# parakeet-rs
[](https://github.com/altunenes/parakeet-rs/actions/workflows/rust.yml)
[](https://crates.io/crates/parakeet-rs)
Fast speech recognition with NVIDIA's Parakeet models via ONNX Runtime.
Note: CoreML doesn't stable with this model - stick w/ CPU (or other GPU EP like CUDA). But its incredible fast in my Mac M3 16gb' CPU compared to Whisper metal! :-)
## Models
**CTC (English-only)**: Fast & accurate
```rust
use parakeet_rs::Parakeet;
let mut parakeet = Parakeet::from_pretrained(".", None)?;
let result = parakeet.transcribe_file("audio.wav")?;
println!("{}", result.text);
// Or transcribe in-memory audio
// let result = parakeet.transcribe_samples(audio, 16000, 1)?;
// Token-level timestamps
for token in result.tokens {
println!("[{:.3}s - {:.3}s] {}", token.start, token.end, token.text);
}
```
**TDT (Multilingual)**: 25 languages with auto-detection
```rust
use parakeet_rs::ParakeetTDT;
let mut parakeet = ParakeetTDT::from_pretrained("./tdt", None)?;
let result = parakeet.transcribe_file("audio.wav")?;
println!("{}", result.text);
// Or transcribe in-memory audio
// let result = parakeet.transcribe_samples(audio, 16000, 1)?;
// Token-level timestamps
for token in result.tokens {
println!("[{:.3}s - {:.3}s] {}", token.start, token.end, token.text);
}
```
## Setup
**CTC**: Download from [HuggingFace](https://huggingface.co/onnx-community/parakeet-ctc-0.6b-ONNX/tree/main/onnx): `model.onnx`, `model.onnx_data`, `tokenizer.json`
**TDT**: Download from [HuggingFace](https://huggingface.co/istupakov/parakeet-tdt-0.6b-v3-onnx): `encoder-model.onnx`, `encoder-model.onnx.data`, `decoder_joint-model.onnx`, `vocab.txt`
Quantized versions available (int8). All files must be in the same directory.

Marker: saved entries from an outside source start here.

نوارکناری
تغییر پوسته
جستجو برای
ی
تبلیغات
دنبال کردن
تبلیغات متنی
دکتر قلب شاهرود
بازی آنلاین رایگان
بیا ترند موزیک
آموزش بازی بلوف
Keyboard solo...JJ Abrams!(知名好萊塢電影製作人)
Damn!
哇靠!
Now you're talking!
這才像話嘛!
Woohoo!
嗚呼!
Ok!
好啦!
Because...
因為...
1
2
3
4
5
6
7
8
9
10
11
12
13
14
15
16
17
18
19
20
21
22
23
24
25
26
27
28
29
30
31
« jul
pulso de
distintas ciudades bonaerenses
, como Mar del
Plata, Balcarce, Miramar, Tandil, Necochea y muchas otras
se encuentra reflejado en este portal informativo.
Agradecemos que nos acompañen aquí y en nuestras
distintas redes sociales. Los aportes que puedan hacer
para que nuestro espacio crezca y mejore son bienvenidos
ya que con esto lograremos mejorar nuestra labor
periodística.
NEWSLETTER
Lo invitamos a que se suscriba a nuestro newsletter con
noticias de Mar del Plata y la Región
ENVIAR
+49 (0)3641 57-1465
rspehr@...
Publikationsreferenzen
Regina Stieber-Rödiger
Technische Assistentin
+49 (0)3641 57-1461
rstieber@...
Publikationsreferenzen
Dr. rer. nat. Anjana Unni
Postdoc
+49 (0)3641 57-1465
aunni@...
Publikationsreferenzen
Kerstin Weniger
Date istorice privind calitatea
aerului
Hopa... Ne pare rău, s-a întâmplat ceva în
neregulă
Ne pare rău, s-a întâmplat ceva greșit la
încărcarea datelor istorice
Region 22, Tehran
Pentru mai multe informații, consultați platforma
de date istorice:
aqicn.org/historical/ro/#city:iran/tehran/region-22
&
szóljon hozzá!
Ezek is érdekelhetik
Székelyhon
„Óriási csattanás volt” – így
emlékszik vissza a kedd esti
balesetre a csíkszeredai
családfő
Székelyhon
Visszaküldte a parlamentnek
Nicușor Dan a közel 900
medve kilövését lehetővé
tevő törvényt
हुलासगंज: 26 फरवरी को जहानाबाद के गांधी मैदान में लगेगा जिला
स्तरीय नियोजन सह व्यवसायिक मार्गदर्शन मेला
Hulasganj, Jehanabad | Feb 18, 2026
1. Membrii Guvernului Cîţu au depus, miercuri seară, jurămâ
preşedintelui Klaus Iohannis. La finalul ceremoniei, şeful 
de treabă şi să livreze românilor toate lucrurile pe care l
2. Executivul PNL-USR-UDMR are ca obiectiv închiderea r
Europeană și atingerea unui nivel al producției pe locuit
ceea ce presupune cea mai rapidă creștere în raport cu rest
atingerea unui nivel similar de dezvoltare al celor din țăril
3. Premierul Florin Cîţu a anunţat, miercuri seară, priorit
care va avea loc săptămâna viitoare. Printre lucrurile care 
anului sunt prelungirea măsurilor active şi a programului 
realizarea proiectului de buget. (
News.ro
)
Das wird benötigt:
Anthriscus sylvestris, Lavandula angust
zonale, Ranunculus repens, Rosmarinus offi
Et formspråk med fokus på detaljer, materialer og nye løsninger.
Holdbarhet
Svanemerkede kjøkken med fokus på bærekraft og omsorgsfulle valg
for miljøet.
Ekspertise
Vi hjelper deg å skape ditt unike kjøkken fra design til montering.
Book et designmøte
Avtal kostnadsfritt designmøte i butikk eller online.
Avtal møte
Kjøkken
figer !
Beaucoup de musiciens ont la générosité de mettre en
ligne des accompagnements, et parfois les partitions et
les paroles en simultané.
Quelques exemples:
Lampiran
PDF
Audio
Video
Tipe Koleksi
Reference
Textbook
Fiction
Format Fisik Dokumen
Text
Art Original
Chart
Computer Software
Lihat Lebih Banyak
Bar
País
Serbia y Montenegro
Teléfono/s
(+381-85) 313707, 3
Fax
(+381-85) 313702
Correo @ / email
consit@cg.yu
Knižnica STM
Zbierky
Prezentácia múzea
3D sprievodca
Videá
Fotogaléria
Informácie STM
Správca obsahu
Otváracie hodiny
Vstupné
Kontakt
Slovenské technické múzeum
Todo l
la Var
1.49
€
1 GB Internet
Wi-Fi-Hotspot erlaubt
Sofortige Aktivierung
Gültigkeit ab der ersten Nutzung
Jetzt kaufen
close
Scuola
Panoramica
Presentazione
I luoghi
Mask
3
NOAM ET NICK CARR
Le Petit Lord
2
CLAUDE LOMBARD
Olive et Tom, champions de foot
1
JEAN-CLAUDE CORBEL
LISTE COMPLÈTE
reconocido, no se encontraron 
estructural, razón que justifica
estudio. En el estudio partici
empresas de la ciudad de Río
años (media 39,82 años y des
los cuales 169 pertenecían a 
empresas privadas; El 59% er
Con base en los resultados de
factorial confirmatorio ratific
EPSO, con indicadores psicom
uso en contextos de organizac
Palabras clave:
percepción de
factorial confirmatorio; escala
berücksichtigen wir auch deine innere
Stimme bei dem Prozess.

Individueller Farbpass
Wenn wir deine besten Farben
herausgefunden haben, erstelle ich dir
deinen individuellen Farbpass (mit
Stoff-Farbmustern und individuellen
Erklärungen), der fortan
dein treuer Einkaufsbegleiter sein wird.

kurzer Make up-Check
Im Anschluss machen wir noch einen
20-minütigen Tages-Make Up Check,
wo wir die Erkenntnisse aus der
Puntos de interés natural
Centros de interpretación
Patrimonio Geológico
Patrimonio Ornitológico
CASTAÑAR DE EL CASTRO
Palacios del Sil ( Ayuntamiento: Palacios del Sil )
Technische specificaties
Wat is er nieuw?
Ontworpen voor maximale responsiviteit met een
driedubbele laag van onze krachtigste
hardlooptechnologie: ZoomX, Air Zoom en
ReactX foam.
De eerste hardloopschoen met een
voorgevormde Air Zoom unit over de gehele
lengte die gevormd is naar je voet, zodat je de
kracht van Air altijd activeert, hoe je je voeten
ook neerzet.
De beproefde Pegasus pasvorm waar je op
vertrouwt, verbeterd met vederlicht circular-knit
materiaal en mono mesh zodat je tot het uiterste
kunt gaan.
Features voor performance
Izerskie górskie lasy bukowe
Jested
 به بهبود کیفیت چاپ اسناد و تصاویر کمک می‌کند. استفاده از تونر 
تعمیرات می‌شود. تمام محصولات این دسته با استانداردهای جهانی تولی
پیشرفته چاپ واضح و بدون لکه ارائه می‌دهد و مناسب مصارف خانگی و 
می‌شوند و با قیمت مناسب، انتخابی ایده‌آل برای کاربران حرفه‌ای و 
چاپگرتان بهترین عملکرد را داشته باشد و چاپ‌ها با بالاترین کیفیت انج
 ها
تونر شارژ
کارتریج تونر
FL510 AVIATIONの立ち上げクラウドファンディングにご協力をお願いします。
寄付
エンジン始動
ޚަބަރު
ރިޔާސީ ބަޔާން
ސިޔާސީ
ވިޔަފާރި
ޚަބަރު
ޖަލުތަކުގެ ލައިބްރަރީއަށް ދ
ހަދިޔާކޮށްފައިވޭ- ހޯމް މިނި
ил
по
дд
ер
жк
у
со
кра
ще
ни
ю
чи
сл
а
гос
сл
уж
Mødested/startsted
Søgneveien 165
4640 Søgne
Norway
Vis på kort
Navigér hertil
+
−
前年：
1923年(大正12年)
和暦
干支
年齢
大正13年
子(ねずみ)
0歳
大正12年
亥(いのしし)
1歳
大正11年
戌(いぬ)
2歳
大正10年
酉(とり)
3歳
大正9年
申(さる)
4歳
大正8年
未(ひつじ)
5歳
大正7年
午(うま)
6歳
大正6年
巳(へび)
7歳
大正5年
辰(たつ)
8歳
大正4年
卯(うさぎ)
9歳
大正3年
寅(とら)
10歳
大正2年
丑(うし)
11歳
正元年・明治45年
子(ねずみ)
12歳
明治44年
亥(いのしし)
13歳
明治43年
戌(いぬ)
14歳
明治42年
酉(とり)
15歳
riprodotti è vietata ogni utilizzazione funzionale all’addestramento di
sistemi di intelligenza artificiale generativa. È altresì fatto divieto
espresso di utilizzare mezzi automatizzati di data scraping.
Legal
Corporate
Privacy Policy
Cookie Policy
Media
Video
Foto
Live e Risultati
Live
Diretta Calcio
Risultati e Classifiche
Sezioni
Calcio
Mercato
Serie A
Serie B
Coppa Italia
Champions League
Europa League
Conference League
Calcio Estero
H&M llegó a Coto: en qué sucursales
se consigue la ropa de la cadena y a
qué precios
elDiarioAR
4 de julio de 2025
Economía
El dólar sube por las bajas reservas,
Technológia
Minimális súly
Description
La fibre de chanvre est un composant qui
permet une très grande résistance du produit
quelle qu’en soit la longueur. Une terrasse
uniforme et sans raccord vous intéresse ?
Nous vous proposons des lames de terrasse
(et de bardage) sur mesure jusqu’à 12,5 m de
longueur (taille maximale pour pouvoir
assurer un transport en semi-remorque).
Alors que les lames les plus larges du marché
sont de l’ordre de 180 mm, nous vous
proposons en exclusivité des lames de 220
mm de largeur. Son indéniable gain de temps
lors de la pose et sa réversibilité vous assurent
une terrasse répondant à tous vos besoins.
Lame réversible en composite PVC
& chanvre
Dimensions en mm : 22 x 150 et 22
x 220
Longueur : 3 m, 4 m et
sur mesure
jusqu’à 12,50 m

GPU support (auto-falls back to CPU if fails):
```toml
parakeet-rs = { version = "0.1", features = ["cuda"] } # or tensorrt, webgpu, directml, rocm
```
```rust
use parakeet_rs::{Parakeet, ExecutionConfig, ExecutionProvider};
let config = ExecutionConfig::new().with_execution_provider(ExecutionProvider::Cuda);
let mut parakeet = Parakeet::from_pretrained(".", Some(config))?;
```
## Features
- [CTC: English with punctuation & capitalization](https://huggingface.co/nvidia/parakeet-ctc-0.6b)
- [TDT: Multilingual (auto lang detection) ](https://huggingface.co/nvidia/parakeet-tdt-0.6b-v3)
- Token-level timestamps
- Speaker diarization: see `examples/pyannote.rs`
## Notes
- Audio: 16kHz mono WAV (16-bit PCM or 32-bit float)
## License
Code: MIT OR Apache-2.0
FYI: The Parakeet ONNX models (downloaded separately from HuggingFace) are licensed under **CC-BY-4.0** by NVIDIA. This library does not distribute the models.